Thursday, July 15, 2004

We steppin’ out wit da’ goood foot now, Torn Slatterns and Nugget Ranchers

New meaning to taking a boom*A man in Blacksville, West Virginia went into an outhouse, lit a cigarette and the outhouse exploded. The good news is he’s OK and he has a new endorsement deal with Metamucil.

Attention Deficit Whatever-it’s-called
*“Jeopardy” ace, Ken Jennings, has topped a million dollars in winnings. I could never win on “Jeopardy” due to my Attention Deficit Disorder. You know the interesting thing about Attention Deficit Disorder? Oh, who cares? Let’s talk about something else.

A good tipper
*Roger Clemens gave up six runs in the first inning of the All Star game and his catcher was his arch-enemy Mike Piazza. Why it almost seemed like those batters knew what the pitches were going to be? And why did the batters keep sneak-tipping Piazza twenty-dollar bills?

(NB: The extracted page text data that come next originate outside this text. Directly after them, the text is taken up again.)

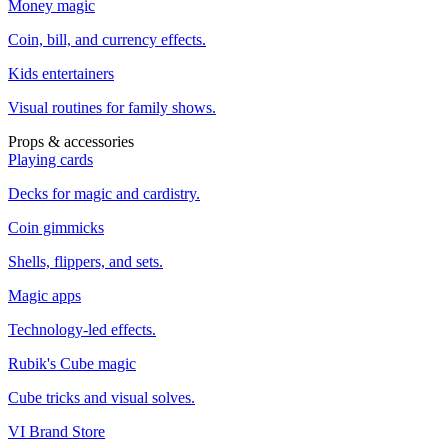
Money magic
Coin, bill, and currency effects.
Kids entertainers
Visual routines for family shows.
Props & accessories
Playing cards
Decks for magic and cardistry.
Coin gimmicks
Shells, flippers, and sets.
Magic apps
Technology-led effects.
Rubik's Cube magic
Cube tricks and visual solves.
VI Brand Store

Afterwards Piazza held a press conference to announce he’s not a telegrapher.

Those batters treated Clemens like L.A. cops treat a surrendering car thief.

Almost like that
*Courtney Love goes from the courtroom to the hospital, from the hospital to the courtroom and then back to the hospital. It’s like she’s channeling for Bobby Brown and Dick Cheney.

Might be hope
*Cosmologist Stephen Hawking now says black holes may not be so dangerous and things can eventually escape from black holes. So there might even be hope for us in Baghdad.

The new France
*You know how you get the Philippine army to retreat? Ask them real nicely.

The Philippine army beat it out of Iraq because insurgents told them to. Even with the French at least you have to physically show up before they surrender. The Philippine army retreated from a sternly worded phone message.

What do you get when you combine the French Army and the Philippine army? An Olympic quality track team.

*The U.S. Marine who deserted in Iraq and later resurfaced in Lebanon has left en route to the United States. He’ll be questioned and then turned over to eventually become a General in the Philippine army.

Wednesday, July 14, 2004

Oh we on it now’r than a mofizzle, Torn Slatterns and Nugget Ranchers

Too much information*Sharon Stone has agreed to do “Basic Instinct 2” At 46, Sharon is getting up there in age; when asked what we would see during the famous leg crossing scene, Sharon said; “Depends.”

I’ll take annoying for 100, Alex
*“Jeopardy” ace, Ken Jennings, has topped a million dollars in winnings. That is amazing. Not that he won a million bucks, but that he can stand to be around that snooty-know-it-all Alex Trebek for that long.

Jennings has won 30 times. So that million dollars just about makes up for having to spend so much time around Alex Trebek.

Just say no to tigers
*In Florida, a tiger was shot by a wildlife official after it escaped. The owner is accusing the official of murder, it’s a mess. Folks, for the last time, don’t get a tiger as a pet. If Roy, of Siegfried and Roy, couldn’t handle a tiger, I’m fairly certain you can’t either.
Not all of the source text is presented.